Jack Zhang is the co-founder and CEO of Airwallex.
Courtesy of Jack Zhang
The word “burnout” isn’t in the dictionary of Jack Zhang, co-founder and CEO of fintech company Airwallex.
“I never understand that terminology to be honest. I’ve worked 100 hours a week from [the] age of 16 for 20 plus years,” Zhang told CNBC Make It.
For Zhang, hard work meant survival. At age 15, he moved away from his hometown of Qingdao, China to Melbourne, Australia alone, to pursue better opportunities. He barely spoke English and stayed with an Australian host family.
Shortly after arriving, he learned that his parents had found themselves in financial hot water back in China, and that he would have to support himself through university.
“I [had] two choices: either I just return to China and try to go back to the education system there, or I continue to stay in Australia and figure out how to pay [for my] tuition and living [expenses] on my own,” said Zhang. He decided to stick with the latter and took whatever work he could find to make ends meet.

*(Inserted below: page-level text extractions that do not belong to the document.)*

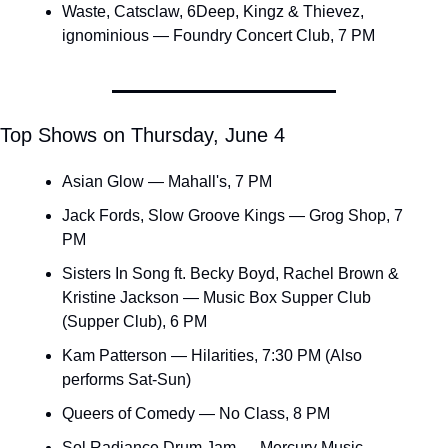
Waste, Catsclaw, 6Deep, Kingz & Thievez, 
ignominious — Foundry Concert Club, 7 PM
Top Shows on Thursday, June 4
Asian Glow — Mahall's, 7 PM
Jack Fords, Slow Groove Kings — Grog Shop, 7 
PM
Sisters In Song ft. Becky Boyd, Rachel Brown & 
Kristine Jackson — Music Box Supper Club 
(Supper Club), 6 PM
Kam Patterson — Hilarities, 7:30 PM (Also 
performs Sat-Sun)
Queers of Comedy — No Class, 8 PM
Sol Radiance Drum Jam — Mercury Music 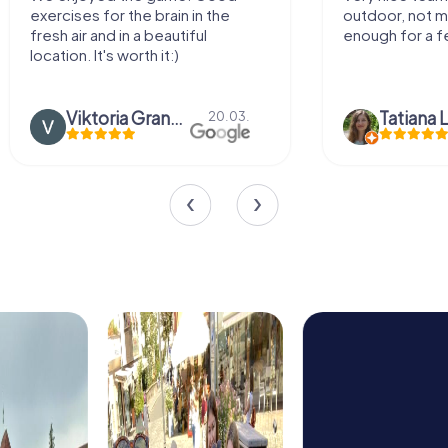
outdoor, not much walking but just
along side 
enough for a few hours off.
Tatiana Lazari
04.10.
Andreea M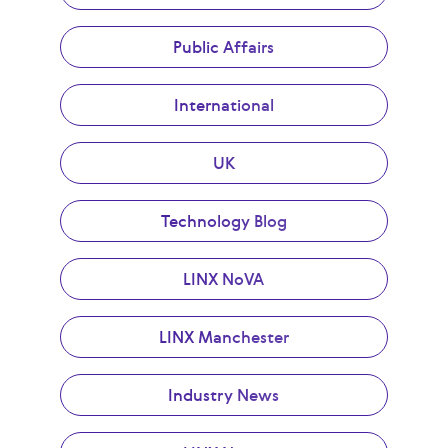
Public Affairs
International
UK
Technology Blog
LINX NoVA
LINX Manchester
Industry News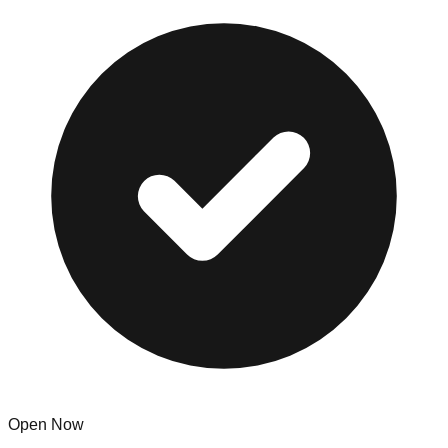
Open Now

To pay for his computer science degree at the University of Melbourne, Zhang juggled four blue-collar jobs: washing dishes at a restaurant during the day, bartending in the evening, working the overnight shift at a petrol station and packing lemons in a factory over the summer.
Some weeks, he says, he clocked 80 to 100 hours of work on top of his coursework.
“When you’re … in that tough situation [where] you need to survive, you’re not really [thinking] about burnout. I mean, either you survive or not, right?” he said.
Not much has changed since then. Now in his 40s, Zhang still clocks 80 hours a week “easily,” he said, at his own fintech firm. As of December 2025, the company is valued at $8 billion.
From blue collar to millionaire
After graduating from university in 2007, Zhang went into the corporate world. His first job was at an insurance company called Aviva, before he entered the banking industry.
At the same time, he also built a few side businesses, from a shipping company where he exported olive oils and red wines from Australia to parts of Asia, to a real estate development firm.
His side hustles proved lucrative. By the time he reached his 20s, money was no longer an issue. However, although he had accumulated millions through his businesses and banking career, Zhang said he had yet to find his true passion.
Everything changed when he had his daughter at age 30.
“I remember I just looked at her, I [felt] like, I hadn’t done anything [to] make her feel proud. And I think that’s the moment I [decided] I need to stop just doing these side hustles, and I need to retire from my full time job and do something big, properly,” said Zhang.
“I realized that while I always wanted money, money alone doesn’t bring [me] the highest level of happiness,” he added. Instead, he said he wanted to build something that he was extremely passionate about.
“I always wanted to find something [where] no one needs to ever wake me up and … every day I feel extremely passionate, obligated, and willing to devote my entire survival towards,” said Zhang. So, in December 2015, he quit his banking job and started the next chapter of his life.
Starting Airwallex
The idea for Airwallex stemmed from one of Zhang’s side hustles, a Melbourne-based coffee shop that he ran alongside his co-founder and university friend, Max Li.
As part of running that business, the two would often import coffee beans and supplies from places like China and Brazil, which required them to wire money overseas. Through this process, they realized how expensive and inefficient cross-border payments and transfers were through the traditional SWIFT system.
“We thought, why can’t we build a … payment system in parallel to SWIFT and fundamentally change how money moves around the world?” said Zhang. They wanted to create a solution to streamline cross-border payments, and thus, the original idea for Airwallex was born.
Zhang and Li went on to bring together other friends from their university network to help work on the idea: Lucy Liu, Jacob Dai and Ki-lok Wong. Liu played a key role early on and invested the first $1 million into the startup.
By late 2015, the group officially founded Airwallex. After about a decade of more 80-hour work weeks, as of end last year, the company crossed $1 billion in annualized run rate revenue (ARR), which estimates a company’s future yearly earnings based on a shorter period of financial data.
“I’m still very excited about what’s ahead of us,” said Zhang. “I think there’s tons of opportunities ahead of us … we think we can generate [at least] $10 billion [in] revenue by 2030 so that is our next goal post.”